Émile Bergerat, Souvenirs d’un enfant de Paris : Histoire d’un début littéraire en 1865 à la Comédie-Française 1911


II

HISTOIRE D’UN DÉBUT LITTÉRAIRE EN 1865
À LA COMÉDIE-FRANÇAISE


Par une chance extraordinaire, demeurée légendaire, et que j’ai payée toute ma vie, il m’a été donné de débuter dans les lettres à l’âge de vingt ans, au sortir du collège, et, cela sur la première scène de mon pays, la Comédie-Française.

C’était en 1865. Je venais de terminer au lycée Charlemagne mes études scolaires, couronnées en Sorbonne par un diplôme banal de bachelier, décroché d’ailleurs péniblement, car je fus écolier médiocre — je m’en accuse. Non point que je me sentisse rebelle à l’enseignement classique dont les deux grandes langues mortes sont les piliers de soutènement, et bien au contraire, mais la pédagogie universitaire, lente comme un char à bœufs, impatientait mon zèle et me semblait paralyser l’essor d’un esprit avide d’exercice. Je ne comprenais pas qu’il fallût user tant de culottes sur un banc pour venir à bout de l’Iliade et de l’Énéide et, de fait, je ne le comprends pas encore. La méthode n’est certainement pas bonne de fatiguer les chefs-d’œuvre jusqu’au pensum. Toujours est-il que, pressé de passer de la théorie à la pratique, je m’essayais secrètement, dans l’ombre des classes, à l’assaut direct du Parnasse.

Deux muses m’y souriaient, plus bénévoles pour moi que les sept autres, Thalie et Melpomène, les « Charites » du théâtre, et ce fut vers leurs bras tendus que je dirigeai mes escalades.

Nous avions à cette époque, 1864-1865, à Charlemagne, pour professeur d’histoire, un maître dont je vous ai déjà parlé, Jules Thiénot, que nous aimions entre tous, d’abord parce qu’il était la bonté même, et ensuite parce qu’il avait l’art de rendre ses cours attrayants comme des spectacles. Il ne nous professait pas doctoralement l’histoire, il nous la jouait, et la reconstituait vivante, en comédien multiple et consommé. Je le vois encore, descendu de sa chaire, allant et venant, gesticulant, la tête nue et la toge flottante, nous mettre en scène la bataille d’Arques.

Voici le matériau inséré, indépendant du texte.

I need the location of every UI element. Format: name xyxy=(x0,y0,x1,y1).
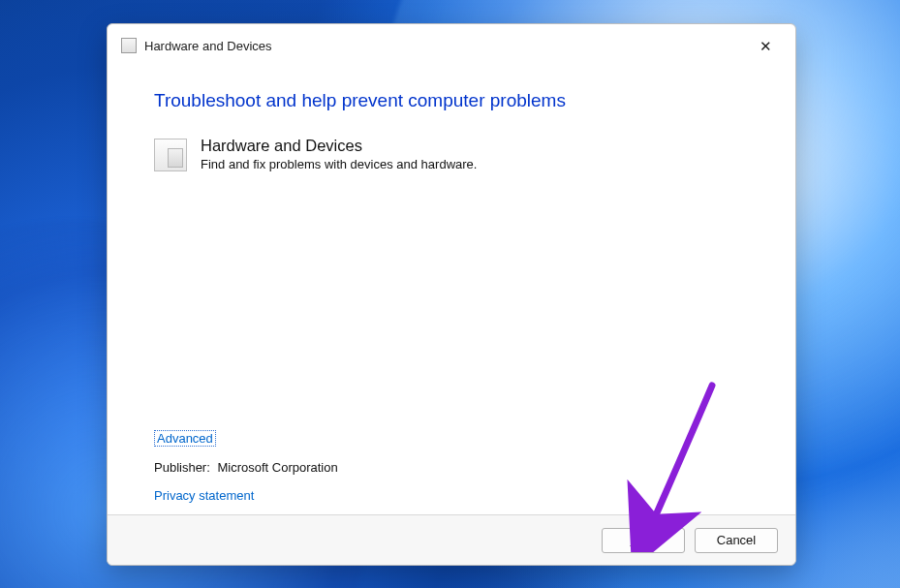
troubleshooter-dialog: Hardware and Devices ✕ Troubleshoot and … xyxy=(107,23,796,566)
item-title: Hardware and Devices xyxy=(201,137,477,155)
publisher-label: Publisher: xyxy=(154,460,210,475)
privacy-statement-link[interactable]: Privacy statement xyxy=(154,488,254,503)
dialog-content: Troubleshoot and help prevent computer p… xyxy=(108,67,795,514)
advanced-link[interactable]: Advanced xyxy=(154,430,216,447)
button-bar: Next Cancel xyxy=(108,514,795,565)
bottom-links: Advanced Publisher: Microsoft Corporatio… xyxy=(154,430,338,503)
next-button[interactable]: Next xyxy=(602,528,685,553)
window-title: Hardware and Devices xyxy=(144,39,272,53)
troubleshooter-item: Hardware and Devices Find and fix proble… xyxy=(154,137,757,171)
publisher-row: Publisher: Microsoft Corporation xyxy=(154,460,338,475)
page-heading: Troubleshoot and help prevent computer p… xyxy=(154,90,757,111)
publisher-value: Microsoft Corporation xyxy=(217,460,337,475)
app-icon xyxy=(121,38,137,53)
close-icon: ✕ xyxy=(760,39,772,53)
cancel-button[interactable]: Cancel xyxy=(695,528,778,553)
close-button[interactable]: ✕ xyxy=(743,31,788,60)
item-description: Find and fix problems with devices and h… xyxy=(201,157,477,171)
titlebar: Hardware and Devices ✕ xyxy=(108,24,795,67)
devices-icon xyxy=(154,139,187,171)
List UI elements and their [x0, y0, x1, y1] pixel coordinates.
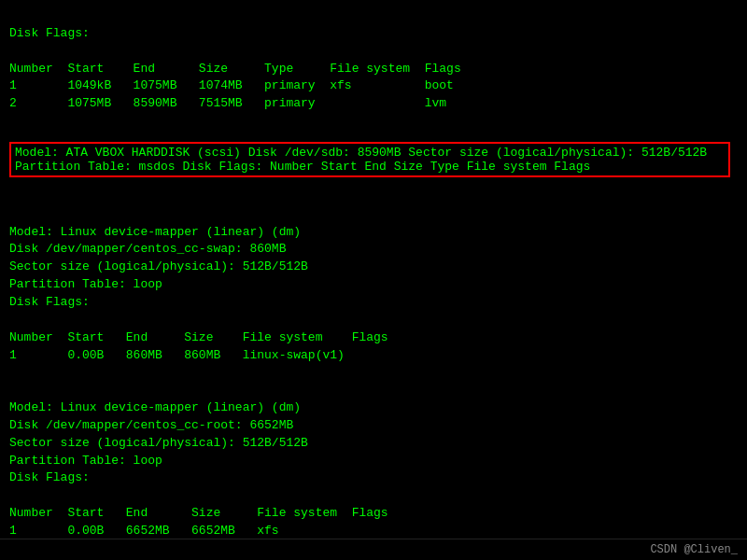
highlighted-disk-block: Model: ATA VBOX HARDDISK (scsi) Disk /de…: [9, 142, 730, 177]
hl-partition: Partition Table: msdos: [15, 160, 182, 174]
section3-row1: 1 0.00B 6652MB 6652MB xfs: [9, 524, 279, 538]
disk-flags-label-top: Disk Flags:: [9, 26, 90, 40]
hl-diskflags: Disk Flags:: [182, 160, 270, 174]
bottom-bar: CSDN @Cliven_: [0, 539, 747, 560]
hl-sector: Sector size (logical/physical): 512B/512…: [408, 146, 707, 160]
highlighted-section-wrapper: Model: ATA VBOX HARDDISK (scsi) Disk /de…: [0, 138, 747, 181]
section3-disk: Disk /dev/mapper/centos_cc-root: 6652MB: [9, 418, 293, 432]
section2-model: Model: Linux device-mapper (linear) (dm): [9, 225, 301, 239]
section3-partition: Partition Table: loop: [9, 454, 162, 468]
table-header-1: Number Start End Size Type File system F…: [9, 62, 461, 76]
table-row-1-1: 1 1049kB 1075MB 1074MB primary xfs boot: [9, 78, 454, 92]
section2-sector: Sector size (logical/physical): 512B/512…: [9, 259, 308, 273]
section2-row1: 1 0.00B 860MB 860MB linux-swap(v1): [9, 348, 345, 362]
table-row-1-2: 2 1075MB 8590MB 7515MB primary lvm: [9, 96, 446, 110]
section3-sector: Sector size (logical/physical): 512B/512…: [9, 436, 308, 450]
terminal-window: Disk Flags: Number Start End Size Type F…: [0, 0, 747, 138]
hl-disk: Disk /dev/sdb: 8590MB: [248, 146, 409, 160]
section3-diskflags: Disk Flags:: [9, 470, 90, 484]
section2-disk: Disk /dev/mapper/centos_cc-swap: 860MB: [9, 242, 286, 256]
section3-header: Number Start End Size File system Flags: [9, 506, 388, 520]
section2-header: Number Start End Size File system Flags: [9, 330, 388, 344]
hl-model: Model: ATA VBOX HARDDISK (scsi): [15, 146, 248, 160]
section2-partition: Partition Table: loop: [9, 277, 162, 291]
section2-diskflags: Disk Flags:: [9, 295, 90, 309]
section3-model: Model: Linux device-mapper (linear) (dm): [9, 400, 301, 414]
terminal-section-2: Model: Linux device-mapper (linear) (dm)…: [0, 181, 747, 560]
hl-table-header: Number Start End Size Type File system F…: [270, 160, 590, 174]
bottom-right: CSDN @Cliven_: [650, 543, 738, 556]
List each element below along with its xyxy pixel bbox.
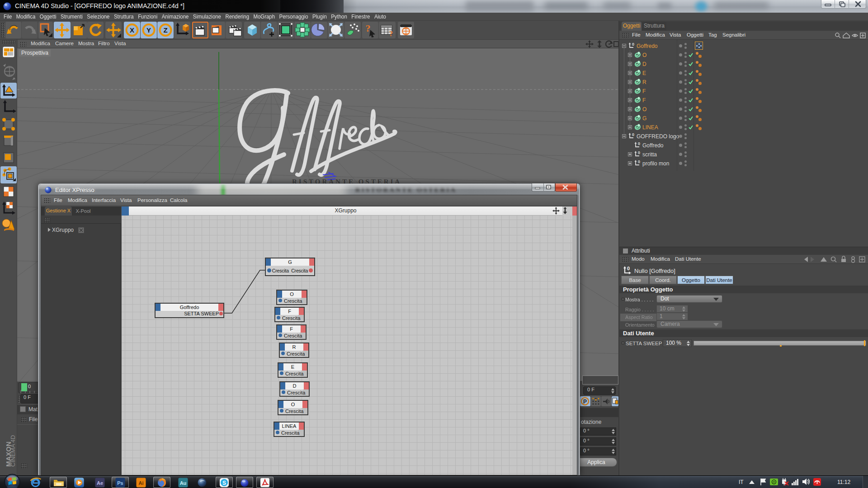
svg-text:Ps: Ps [117,480,123,486]
svg-text:?: ? [366,23,371,34]
svg-text:0: 0 [627,266,630,271]
svg-text:Ai: Ai [139,480,144,486]
svg-text:?: ? [389,30,393,38]
svg-text:S: S [222,480,226,486]
svg-text:Au: Au [180,480,187,486]
svg-text:Y: Y [146,26,151,34]
svg-text:P: P [583,399,587,405]
svg-text:Z: Z [163,26,167,34]
svg-text:X: X [130,26,134,34]
svg-text:Ae: Ae [97,480,103,486]
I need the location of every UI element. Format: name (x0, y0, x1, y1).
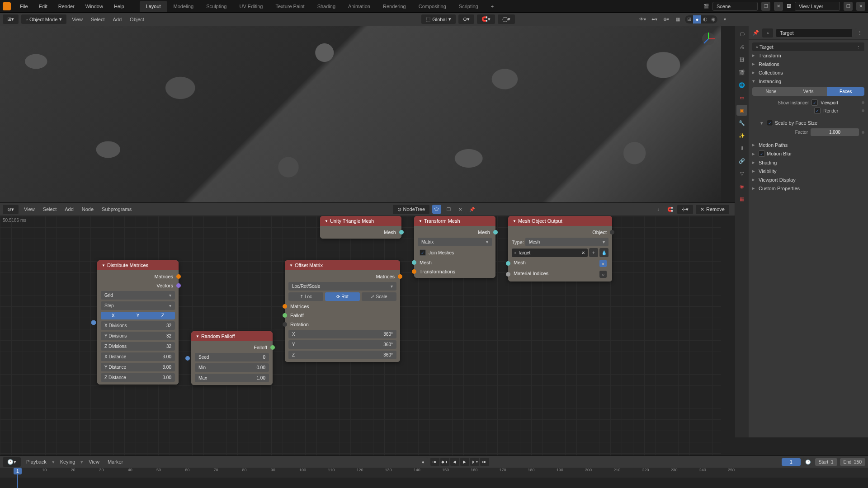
x-distance-field[interactable]: X Distance3.00 (101, 352, 175, 361)
menu-render[interactable]: Render (54, 2, 79, 11)
node-unity-triangle-mesh[interactable]: Unity Triangle Mesh Mesh (320, 216, 401, 239)
factor-field[interactable]: 1.000 (811, 128, 859, 136)
remove-button[interactable]: ✕ Remove (696, 205, 729, 214)
workspace-sculpting[interactable]: Sculpting (200, 1, 233, 12)
ptab-scene-icon[interactable]: 🎬 (736, 67, 747, 78)
tl-view-menu[interactable]: View (86, 459, 102, 465)
socket-in-rotation[interactable]: Rotation (288, 321, 396, 328)
object-type-icon[interactable]: ▫ (762, 28, 773, 38)
visibility-icon[interactable]: 👁▾ (638, 15, 647, 24)
ptab-modifier-icon[interactable]: 🔧 (736, 117, 747, 128)
start-field[interactable]: Start1 (815, 458, 837, 466)
workspace-compositing[interactable]: Compositing (412, 1, 453, 12)
node-mesh-object-output[interactable]: Mesh Object Output Object Type: Mesh▾ ▫ … (508, 216, 612, 282)
ptab-viewlayer-icon[interactable]: 🖼 (736, 54, 747, 65)
ptab-constraint-icon[interactable]: 🔗 (736, 155, 747, 166)
scene-new-icon[interactable]: ❐ (761, 2, 770, 11)
gizmo-icon[interactable]: ⬌▾ (650, 15, 659, 24)
tl-marker-menu[interactable]: Marker (105, 459, 126, 465)
loc-toggle[interactable]: ↥ Loc (288, 292, 323, 301)
z-distance-field[interactable]: Z Distance3.00 (101, 373, 175, 382)
panel-visibility[interactable]: ▸Visibility (752, 167, 864, 175)
rot-x-field[interactable]: X360° (288, 330, 396, 338)
node-view-menu[interactable]: View (21, 206, 38, 212)
socket-in-material-indices[interactable]: Material Indices○ (512, 270, 609, 279)
solid-shading-icon[interactable]: ● (693, 15, 701, 23)
panel-motion-paths[interactable]: ▸Motion Paths (752, 141, 864, 149)
nav-gizmo-icon[interactable] (699, 30, 717, 48)
node-title[interactable]: Random Falloff (191, 331, 273, 341)
y-divisions-field[interactable]: Y Divisions32 (101, 332, 175, 340)
tl-playback-menu[interactable]: Playback (24, 459, 49, 465)
socket-out-mesh[interactable]: Mesh (324, 229, 398, 236)
scene-field[interactable]: Scene (712, 2, 758, 11)
distribute-step-select[interactable]: Step▾ (101, 301, 175, 310)
snap-target-icon[interactable]: ⊹▾ (677, 205, 693, 214)
jump-start-icon[interactable]: ⏮ (430, 458, 439, 466)
timeline-ruler[interactable]: 1102030405060708090100110120130140150160… (0, 468, 868, 478)
snap-node-icon[interactable]: 🧲 (665, 205, 675, 214)
node-random-falloff[interactable]: Random Falloff Falloff Seed0 Min0.00 Max… (191, 331, 273, 385)
ptab-texture-icon[interactable]: ▦ (736, 193, 747, 204)
overlay-icon[interactable]: ⊕▾ (661, 15, 670, 24)
orientation-select[interactable]: ⬚ Global ▾ (421, 14, 456, 24)
viewlayer-field[interactable]: View Layer (795, 2, 840, 11)
socket-in-matrices[interactable]: Matrices (288, 303, 396, 310)
3d-viewport[interactable] (0, 26, 721, 202)
node-title[interactable]: Mesh Object Output (508, 216, 612, 226)
socket-in-mesh[interactable]: Mesh● (512, 259, 609, 268)
pivot-select[interactable]: ⊙▾ (458, 14, 474, 24)
eyedropper-icon[interactable]: 💧 (599, 248, 609, 257)
current-frame-field[interactable]: 1 (782, 458, 801, 466)
workspace-texpaint[interactable]: Texture Paint (269, 1, 311, 12)
shield-icon[interactable]: 🛡 (432, 205, 441, 214)
panel-relations[interactable]: ▸Relations (752, 60, 864, 68)
ptab-output-icon[interactable]: 🖨 (736, 42, 747, 52)
x-divisions-field[interactable]: X Divisions32 (101, 321, 175, 330)
ptab-world-icon[interactable]: 🌐 (736, 80, 747, 90)
nodetree-new-icon[interactable]: ❐ (444, 205, 453, 214)
node-title[interactable]: Unity Triangle Mesh (320, 216, 401, 226)
workspace-add[interactable]: + (485, 1, 500, 12)
autokey-icon[interactable]: ● (419, 457, 428, 466)
panel-viewport-display[interactable]: ▸Viewport Display (752, 175, 864, 184)
scale-face-checkbox-row[interactable]: ▾✓Scale by Face Size (752, 118, 864, 127)
select-menu[interactable]: Select (88, 17, 108, 22)
socket-out-vectors[interactable]: Vectors (101, 282, 175, 289)
workspace-modeling[interactable]: Modeling (167, 1, 200, 12)
matprev-shading-icon[interactable]: ◐ (701, 15, 709, 23)
workspace-uv[interactable]: UV Editing (233, 1, 269, 12)
proportional-select[interactable]: ◯▾ (498, 14, 515, 24)
panel-shading[interactable]: ▸Shading (752, 158, 864, 167)
ptab-particle-icon[interactable]: ✨ (736, 130, 747, 141)
ptab-render-icon[interactable]: 🖵 (736, 29, 747, 40)
node-editor-type[interactable]: ⊚▾ (3, 205, 19, 214)
add-menu[interactable]: Add (110, 17, 125, 22)
object-field[interactable]: ▫ Target✕ (512, 249, 588, 257)
render-shading-icon[interactable]: ◉ (709, 15, 717, 23)
offset-mode-select[interactable]: Loc/Rot/Scale▾ (288, 282, 396, 291)
viewport-checkbox[interactable]: ✓ (811, 99, 818, 106)
socket-in-mesh[interactable]: Mesh (418, 259, 492, 266)
socket-out-mesh[interactable]: Mesh (418, 229, 492, 236)
socket-out-falloff[interactable]: Falloff (195, 344, 269, 351)
panel-transform[interactable]: ▸Transform (752, 51, 864, 60)
workspace-shading[interactable]: Shading (311, 1, 342, 12)
snap-select[interactable]: 🧲▾ (477, 14, 495, 24)
axis-toggle[interactable]: XYZ (101, 312, 175, 319)
seed-field[interactable]: Seed0 (195, 353, 269, 361)
menu-help[interactable]: Help (109, 2, 129, 11)
panel-motion-blur[interactable]: ▸✓Motion Blur (752, 149, 864, 158)
object-menu[interactable]: Object (127, 17, 147, 22)
nodetree-unlink-icon[interactable]: ✕ (456, 205, 465, 214)
y-distance-field[interactable]: Y Distance3.00 (101, 363, 175, 371)
timeline-track[interactable]: 1102030405060708090100110120130140150160… (0, 468, 868, 488)
rot-y-field[interactable]: Y360° (288, 340, 396, 349)
menu-edit[interactable]: Edit (34, 2, 52, 11)
end-field[interactable]: End250 (840, 458, 865, 466)
pin-icon[interactable]: 📌 (467, 205, 476, 214)
jump-end-icon[interactable]: ⏭ (480, 458, 489, 466)
min-field[interactable]: Min0.00 (195, 363, 269, 372)
node-title[interactable]: Transform Mesh (414, 216, 495, 226)
object-add-icon[interactable]: + (589, 248, 598, 257)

— Ici, mes enfants, c’était le château ; là, c’était la plaine, coupée de trois rivières et bordée par la forêt. Derrière moi, vous voyez la mer, où le gros Mayenne s’était flatté de jeter notre Béarnais. Je suis le Béarnais. Vous, là-haut, ceux du dernier rang, vous êtes les lansquenets de la Ligue. Qui veut faire le gros Mayenne ? — Moi, moi, moi !… — Eh bien ! celui qui a été le premier à la dernière composition. À présent, la bataille d’Arques commence.

— Oui, oui, oui… — Je veux dire qu’elle va commencer lorsque j’aurai écrit, sur un tambour, à ma maîtresse, la belle Corisande, la fameuse lettre que vous savez tous par cœur. — Non, non, non. — Comment, vous ne savez pas tous par cœur la lettre d’Henri IV à la belle Corisande ? Alors je vous la dicte, écrivez. : « Mon cœur… Je… »

Et nous la possédions pour l’éternité, la bataille d’Arques.

Jules Thiénot avait rêvé d’être comédien, et la seule petitesse de sa taille lui avait clos la carrière du théâtre. C’était par ces leçons représentées qu’il trompait la déception de sa vie. Mais il était resté en relations constantes avec les acteurs qu’il avait eus pour camarades et, particulièrement, avec Edmond Got, son ami d’enfance et de lycée.

Déjà fort célèbre par ses créations du répertoire d’Émile Augier, Edmond Got occupait à la Comédie-Française une situation prépondérante que justifiaient deux fois son superbe talent réaliste et la force de son instruction. Non seulement il traduisait à livre ouvert l’auteur latin le plus difficile, mais il lisait son Thucydide dans le texte hellénique. Je l’ai beaucoup, par la suite, aimé et pratiqué, et je puis dire qu’il fut le dernier de la grande lignée des comédiens français, celle pour qui l’art scénique n’était pas l’exploitation, plus ou moins achalandée, des dons physiques et simiesques. Edmond Got vivait des poètes, pour les poètes et avec les poètes ; il en ajoutait à leurs conceptions, il était du combat des idées, — il est mort pauvre, bien entendu.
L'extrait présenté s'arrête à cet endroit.